Activity: Only the lines from the line that contains "pyautogui.click(x=<x>, y=<y>)" through the final line of the entries below belong in your answer, copied exactly and without pictures.

(Records contained in a dataset)

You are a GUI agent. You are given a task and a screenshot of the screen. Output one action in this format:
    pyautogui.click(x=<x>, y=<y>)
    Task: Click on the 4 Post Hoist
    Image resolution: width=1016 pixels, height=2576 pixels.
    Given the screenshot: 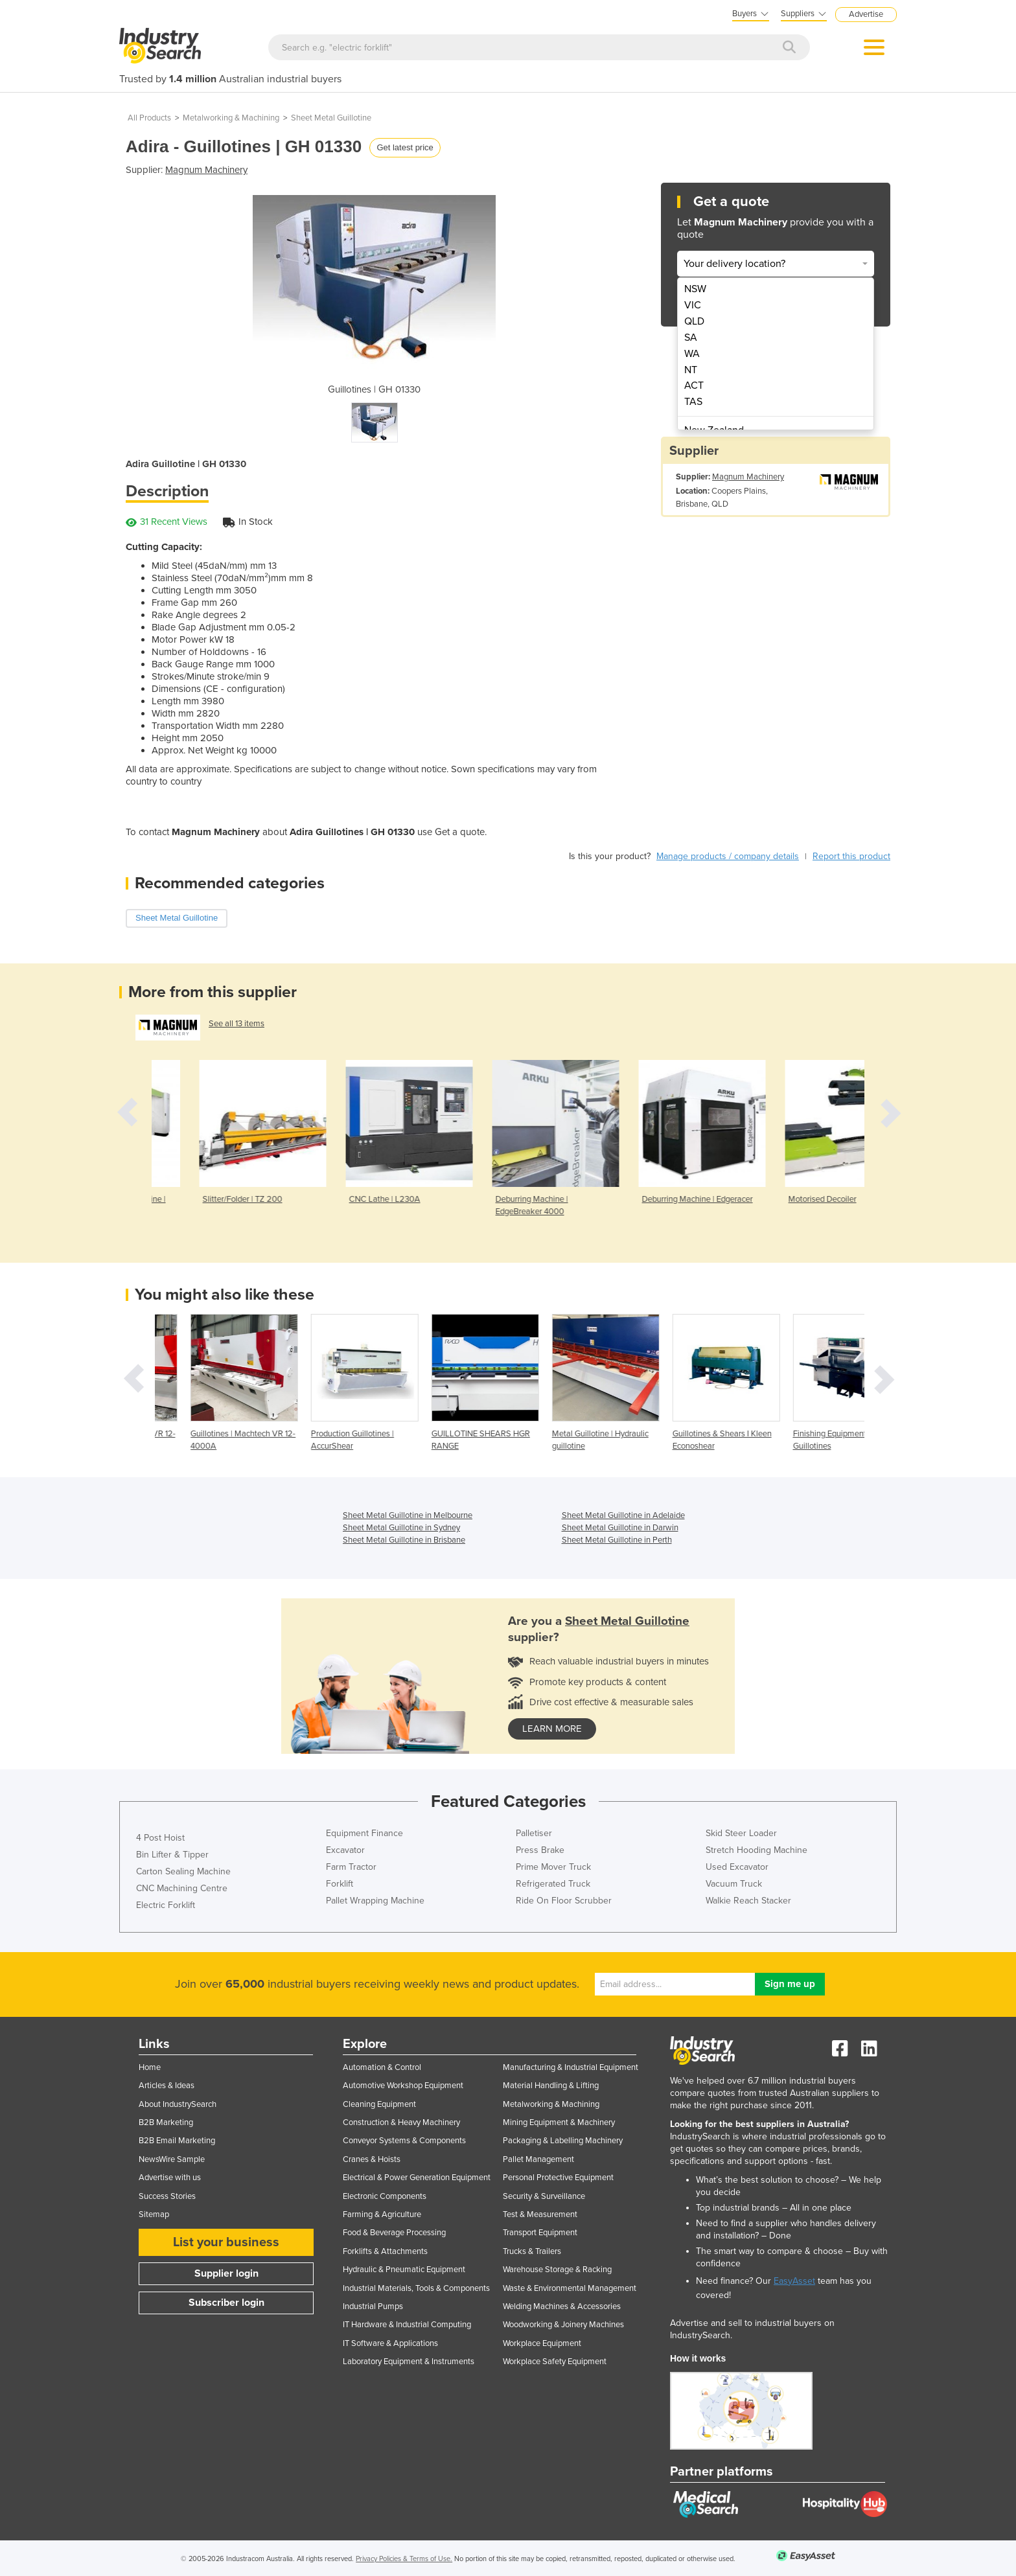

Result for this exercise:
    pyautogui.click(x=<x>, y=<y>)
    Task: Click on the 4 Post Hoist
    Image resolution: width=1016 pixels, height=2576 pixels.
    Given the screenshot: 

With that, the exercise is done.